Previous human brain imaging studies have revealed multiple cortical and subcortical areas that are activated when decision uncertainty is linked to outcome probability. However, the neural mechanisms of uncertainty modulation in different perceptual decision tasks have not been systematically investigated. Uncertainty of perceptual decision can
originate either from highly INK 128 in vivo similar object categories (e.g. tasks based on criterion comparison) or from noise being added to visual stimuli (e.g. tasks based on signal detection). In this study, we used functional magnetic resonance imaging (fMRI) to investigate the neural mechanisms of task-dependent modulation of uncertainty in the human brain during perceptual judgements.
We observed correlations between uncertainty levels and fMRI activity in a network of areas responsible for performance monitoring and sensory evidence comparison in both tasks. These areas are associated with late stages of perceptual decision, and include the posterior medial frontal cortex, dorsal lateral prefrontal cortex, and intraparietal sulcus. When the modulation of uncertainty on the two tasks was compared, dissociable cortical networks were identified. Uncertainty in the criterion comparison task modulated activity in the left lateral prefrontal cortex Phosphoprotein phosphatase related to rule retrieval.

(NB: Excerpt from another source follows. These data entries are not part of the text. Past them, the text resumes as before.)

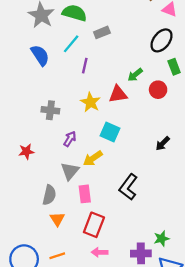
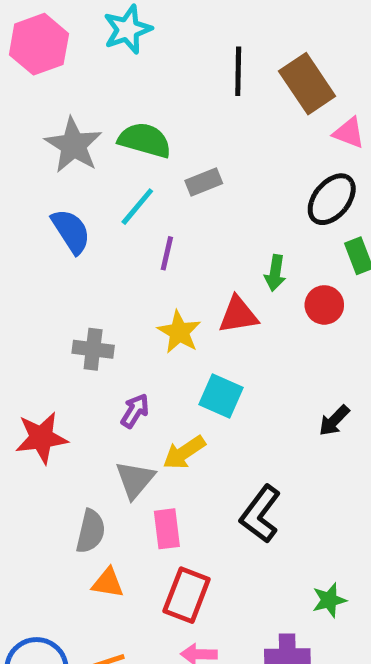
green arrow: (135, 75) -> (275, 273), turned -42
red star: (26, 152) -> (41, 438), size x1.5
orange triangle: (57, 219) -> (108, 583), turned -49
green star: (161, 239) -> (329, 600), moved

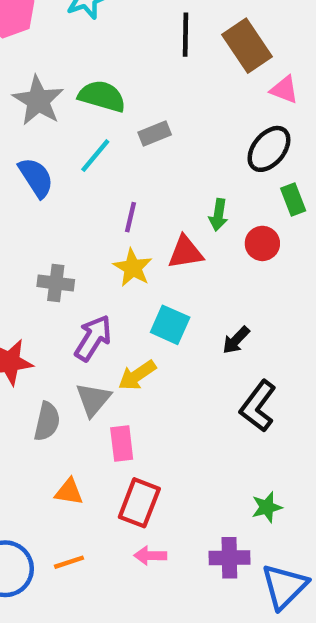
purple line: (167, 253) -> (131, 217), moved
purple arrow: (135, 411) -> (93, 338), size x1.5
black arrow: (334, 421) -> (236, 340), moved
black L-shape: (260, 514) -> (258, 406), moved
gray semicircle: (91, 531) -> (47, 421), moved

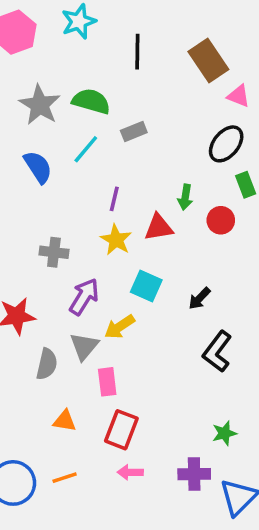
black line: (185, 35) -> (137, 52), moved

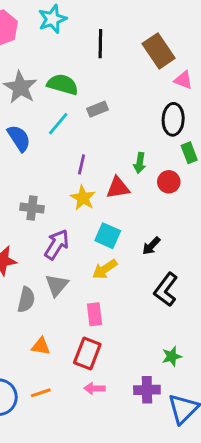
black ellipse: (226, 144) -> (173, 119), turned -36
yellow arrow: (120, 327) -> (105, 269), moved
pink rectangle: (107, 382) -> (95, 314), moved

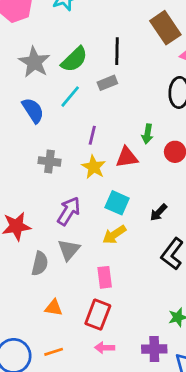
black line: (100, 44) -> (117, 51), moved
green semicircle: (63, 84) -> (74, 59), turned 120
gray cross: (32, 208) -> (49, 161), moved

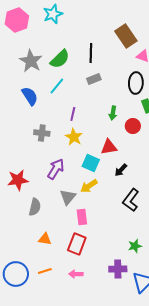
gray rectangle: (107, 83) -> (94, 79), moved
red triangle: (127, 157) -> (109, 147), moved
gray triangle: (69, 250) -> (68, 197), moved
pink arrow: (105, 348) -> (76, 274), moved

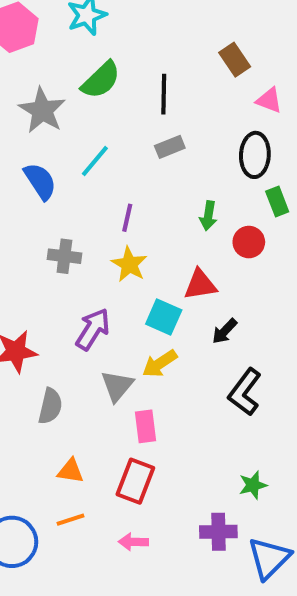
brown rectangle: (126, 36) -> (235, 60), size x0.7
green semicircle: (60, 59) -> (101, 80), moved
orange line: (45, 271) -> (71, 520), moved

In the signal detection task, uncertainty modulated activity in higher learn more visual processing areas thought to be sensory information ‘accumulators’ that are active during early stages of perceptual decision. These findings offer insights into the mechanism of information processing during perceptual decision-making. “
“Specific motor symptoms of Parkinson’s disease (PD) can be treated effectively with direct electrical stimulation of deep nuclei in the brain. However, this is an invasive procedure, and the fraction of eligible patients is rather low according to currently used criteria. Spinal cord stimulation (SCS), a minimally invasive method, has more recently been proposed as a therapeutic approach to alleviate PD akinesia, in light of its proven ability to rescue locomotion in rodent models of PD. The mechanisms accounting for this effect are unknown but, from accumulated experience with the use of SCS in the management of chronic pain, it is known that the pathways most probably activated by SCS are the superficial fibers of the dorsal columns. We suggest that the prokinetic effect of SCS results from direct activation of ascending pathways reaching thalamic nuclei and the cerebral cortex. The afferent stimulation may, in addition, activate brainstem nuclei, contributing to the initiation of locomotion.